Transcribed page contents
════════════════════
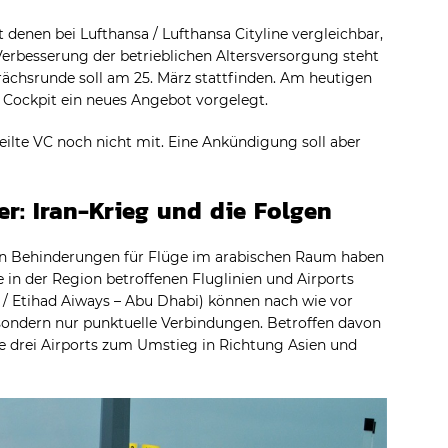
denen bei Lufthansa / Lufthansa Cityline vergleichbar,
erbesserung der betrieblichen Altersversorgung steht
rächsrunde soll am 25. März stattfinden. Am heutigen
 Cockpit ein neues Angebot vorgelegt.
eilte VC noch nicht mit. Eine Ankündigung soll aber
r: Iran-Krieg und die Folgen
en Behinderungen für Flüge im arabischen Raum haben
e in der Region betroffenen Fluglinien und Airports
 / Etihad Aiways – Abu Dhabi) können nach wie vor
 sondern nur punktuelle Verbindungen. Betroffen davon
ie drei Airports zum Umstieg in Richtung Asien und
════════════════════
Task requirements
Output the records verbatim without pictures.

Solution to this problem
denen bei Lufthansa / Lufthansa Cityline vergleichbar,
erbesserung der betrieblichen Altersversorgung steht
rächsrunde soll am 25. März stattfinden. Am heutigen
 Cockpit ein neues Angebot vorgelegt.
eilte VC noch nicht mit. Eine Ankündigung soll aber
r: Iran-Krieg und die Folgen
en Behinderungen für Flüge im arabischen Raum haben
e in der Region betroffenen Fluglinien und Airports
 / Etihad Aiways – Abu Dhabi) können nach wie vor
 sondern nur punktuelle Verbindungen. Betroffen davon
ie drei Airports zum Umstieg in Richtung Asien und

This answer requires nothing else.